**Your task:** Beneath this task are records; print exactly the stretch of them from the line with "Recent Posts" through the line with "August 5, 2026", both ends included.

[Collection entries]
►

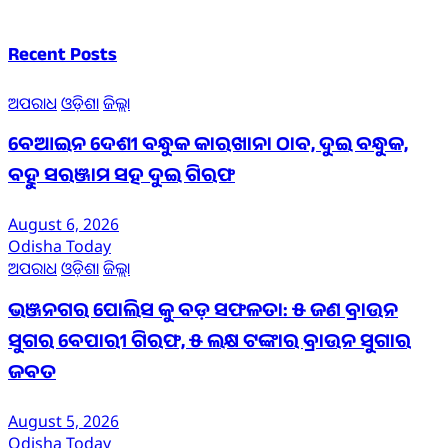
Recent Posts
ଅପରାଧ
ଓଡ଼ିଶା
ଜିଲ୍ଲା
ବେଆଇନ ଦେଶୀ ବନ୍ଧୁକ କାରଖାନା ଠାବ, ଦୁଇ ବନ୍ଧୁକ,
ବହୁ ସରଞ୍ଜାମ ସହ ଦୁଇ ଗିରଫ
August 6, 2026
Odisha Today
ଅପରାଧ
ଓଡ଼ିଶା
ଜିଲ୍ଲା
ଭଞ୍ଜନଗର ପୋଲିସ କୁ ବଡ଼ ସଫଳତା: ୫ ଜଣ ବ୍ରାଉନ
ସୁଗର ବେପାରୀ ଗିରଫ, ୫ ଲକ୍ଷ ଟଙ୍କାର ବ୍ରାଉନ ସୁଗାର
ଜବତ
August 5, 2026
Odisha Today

◄
►

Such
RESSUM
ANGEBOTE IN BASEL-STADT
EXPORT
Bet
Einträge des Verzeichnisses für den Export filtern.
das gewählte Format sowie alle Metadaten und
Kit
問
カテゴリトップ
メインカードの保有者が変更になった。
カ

◄

**Completed exercise:**
Recent Posts
ଅପରାଧ
ଓଡ଼ିଶା
ଜିଲ୍ଲା
ବେଆଇନ ଦେଶୀ ବନ୍ଧୁକ କାରଖାନା ଠାବ, ଦୁଇ ବନ୍ଧୁକ,
ବହୁ ସରଞ୍ଜାମ ସହ ଦୁଇ ଗିରଫ
August 6, 2026
Odisha Today
ଅପରାଧ
ଓଡ଼ିଶା
ଜିଲ୍ଲା
ଭଞ୍ଜନଗର ପୋଲିସ କୁ ବଡ଼ ସଫଳତା: ୫ ଜଣ ବ୍ରାଉନ
ସୁଗର ବେପାରୀ ଗିରଫ, ୫ ଲକ୍ଷ ଟଙ୍କାର ବ୍ରାଉନ ସୁଗାର
ଜବତ
August 5, 2026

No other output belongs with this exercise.